23 Ekim Cuma günü akşam saatlerinde Gümülcine şehir meydanının ortasında polislerin gözü önünde, Türkiye Cumhuriyeti Gümülcine Başkonsolosluğu’nu hedef alan “KONSOLOSLUK DIŞARI! HEMDE ŞİMDİ!” yazılı pankart Gümülcine şehir meydanında açıldı. Milliyetçi gruplar tarafından son aylarda giderek artan bu tür olaylar Batı Trakya Türklerini de tedirgin etmeye başladı.
Seçimlerden önce Gümülcine’ye batı kısmından girişte bulunan tren yolu köprüsü üzerine asılan pankartla başlayan eylemler artarak devam ediyor. Bu akşam düzenlenen ırkçı etkinlikte bir ilk yaşandı ve ortaokul, lise öğrencileri ellerinde broşürlerle Gümülcine şehir meydanında broşürler dağıttılar.

Sivil polislerin geniş güvenlik aldığı gösteride, eylemleri düzenleyen başmimarların kısa bir aradan sonra ortadan kayboldukları ve yerlerini gencecik beyinleri olan okul çocuklarına bırakmaları dikkat çekti.

Dolayısıyla da Batı Trakya’da gelecekte Türklerle Yunanlıların birlikte yaşamasına zarar vermek isteyen çevrelerin sürekli görev başında oldukları bir kez daha tüm çıplaklığıyla ortaya çıkmış oldu.

Devletin polislerinin gözü önünde cereyan eden ve sözde gayet demokratik bir eylem olarak adlandırılan bu tür aşırı ırkçı hareketlerin bu bölgede barışı huzuru olumsuz yönde tetikleyeceği aşikardır. Bu tür ırkçı ve birilerini hedef alan eylemlerin yapılmasına Yunan devleti polisiyle birlikte nasıl müsade eder bu da ayrıca bir soru işareti. Oysa henüz Ramazan ayında İskeçe Koyun köyünde Ramazan davulcusuna bir hiç uğruna kollarına kelepçe takan polisler nedense bu tür provokatif eylemlere müdahale dahi etmiyorlar. Bu nasıl kanun? Nasıl demokrasi?
Son dönemlere bazı aşırı ırkçı grupların Batı Trakya’da huzurlu ortamı bozmak için, barışın yerine kargaşayı getirmek için elinden geleni yapanlar var. İki toplumun huzur içerisinde yaşamasını istemeyenler var. Batı Trakya’yı Kıbrıs’ta yaşananlara çevirmek isteyen güçler iş başı yaptı, tehlike çanları çalıyor, devlet neden önlem almıyor? Atina ne yapıyor? Çağdaş Avrupai Azınlık politikası bumudur?

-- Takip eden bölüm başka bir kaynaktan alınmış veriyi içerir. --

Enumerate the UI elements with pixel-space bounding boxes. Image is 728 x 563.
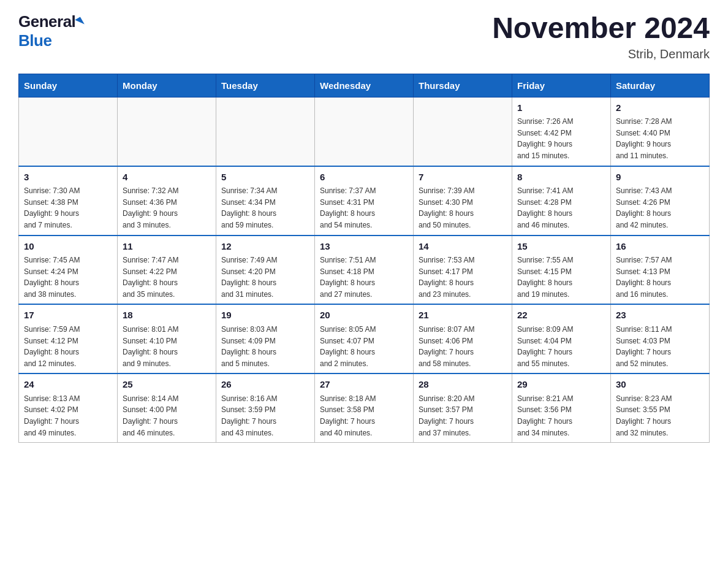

Ama her ne olursa olsun, bu kendini bilmez provokatörler emellerine ulaşamayacaklar, yıllarca burada birlikte yaşayan Türklerle Yunanlılar sağduyu içerisinde bu “terbiyesiz ırkçı” kesimlere meydan vermeyeceklerdir. Çünkü Avrupa’nın Güney Doğusu’nda ikinci bir Filistin yaratmak isteyenlerin hevesi gursaklarında kalacaktır. Çünkü bu azınlık kendisini 1923 yılında önce Vatanı Yunanistan’a emanet etti ve aynı zamanda da Anavatan Türkiye ve diğer devletlerden de garantörlük sıffatında olmalarını istedi.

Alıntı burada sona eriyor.